In Europe, the adoption of SCM has been advocated by the International SCM Network (Nijsen 2013), a network of high-level civil servants led by the Dutch government that has now ceased its activities. By agreeing on a common manual for measuring administrative burdens, the International SCM Network was also able to set the agenda in several international organisations. In the mid-2000s, both the World Bank and the OECD initiated international reviews of the SCM implementation (OECD 2006; World Bank 2007). While the reviews exhibited some scepticism of the evaluation methodology, it can also be read as a legitimisation of the method by international organisations. In fact, the reduction of administrative burdens was mainly promoted as an initial step towards more ambitious reforms of regulatory governance and as a feasible solution for countries with limited administrative capacity (Coletti and Radaelli 2013; Nijsen 2013). The European Commission also played a major role in the diffusion through the launch of the 2007 action programme to reduce administrative burdens by 25% by 2012. Whereas before 2007 only 10 EU member states adopted the SCM, at the end of 2009, Slovakia was the only country that did not adopt any administrative burdens reduction strategy (Heidbreder et al. 2010).
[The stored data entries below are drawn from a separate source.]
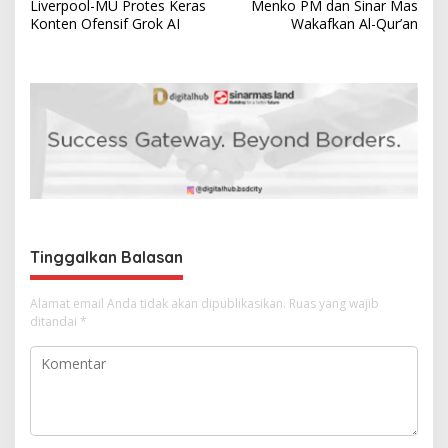
Liverpool-MU Protes Keras
Menko PM dan Sinar Mas
a
Konten Ofensif Grok AI
Wakafkan Al-Qur’an
v
i
g
a
s
i
p
o
Tinggalkan Balasan
s
Alamat email Anda tidak akan dipublikasikan.
Ruas yang wajib
ditandai
*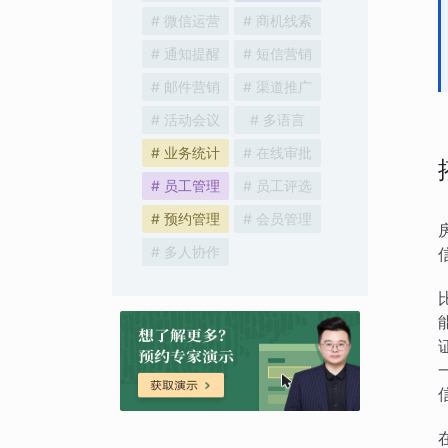
# 微信运营
# 商机线索
# 通知提醒
# 短信营销
# 邮件营销
# 渠道推广
# 活动会议
# 多语言
# 业务统计
# 在线审批
# 员工管理
# 员工评选
# 预约管理
# 会员管理
# 多人协作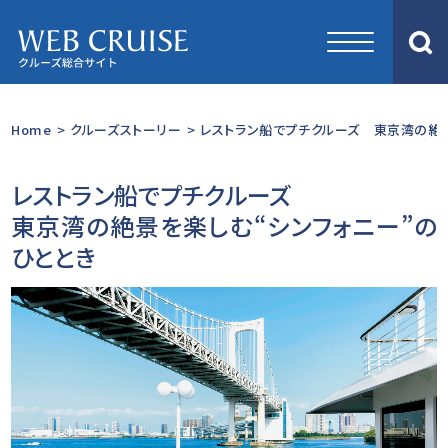
Home
>
クルーズストーリー
>
レストラン船でプチクルーズ 東京湾の絶景
レストラン船でプチクルーズ
東京湾の絶景を楽しむ“シンフォニー”の
ひととき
Its straightforward applicability and the promotion by the European Commission and pioneering countries such as the Netherlands contributed to a relatively uniform administrative burdens’ evaluation style in Europe (De Francesco 2011). This is not to say that there is no cross-country variation in other dimensions of institutionalisation, such as the establishment of an oversight body that ensures the accomplishment of the reduction target, the baseline measurement tor the stock of regulation and the establishment of an administrative burdens reduction target. However, this variation is largely associated with the time necessary tor institutionalising such a regulatory governance instrument (Heidbreder et al. 2010). It is not surprising that pioneers and early adopters have implemented the SCM extensively vis-a-vis later adopters. Therefore, we have no indication that the implementation of SCM is strongly associated with broader institutional conditions and countries’ particular policy style.
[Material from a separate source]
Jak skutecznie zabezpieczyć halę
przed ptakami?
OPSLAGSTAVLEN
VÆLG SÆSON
Although SCM is still widely used today which can be seen as a clear sediment of NPM, the methodology has been increasingly contested by scholars, mainly for its limited economic rationality (Torriti 2007). Criticism especially increased since the EBPM wave reached Europe in the 2000s and with the 2008—2009 global financial crisis. The constellation of the financial crisis and other wicked problems such as climate and technological change forced European governments and the EU institutions to go beyond internal management problems and to consider ‘what works’ from a broader cause-effect point of view. Thus the international and national political agenda supporting the SCM and the administrative burdens has consistently faded away. Indeed, since 2005 the World Bank has been publishing global rankings of administrative burdens, undermining the international promotion of the SCM and limiting scholarly interest to the application of the administrative-burden effectiveness methodology to specific sectors such health and taxation (Nielsen et al. 2017).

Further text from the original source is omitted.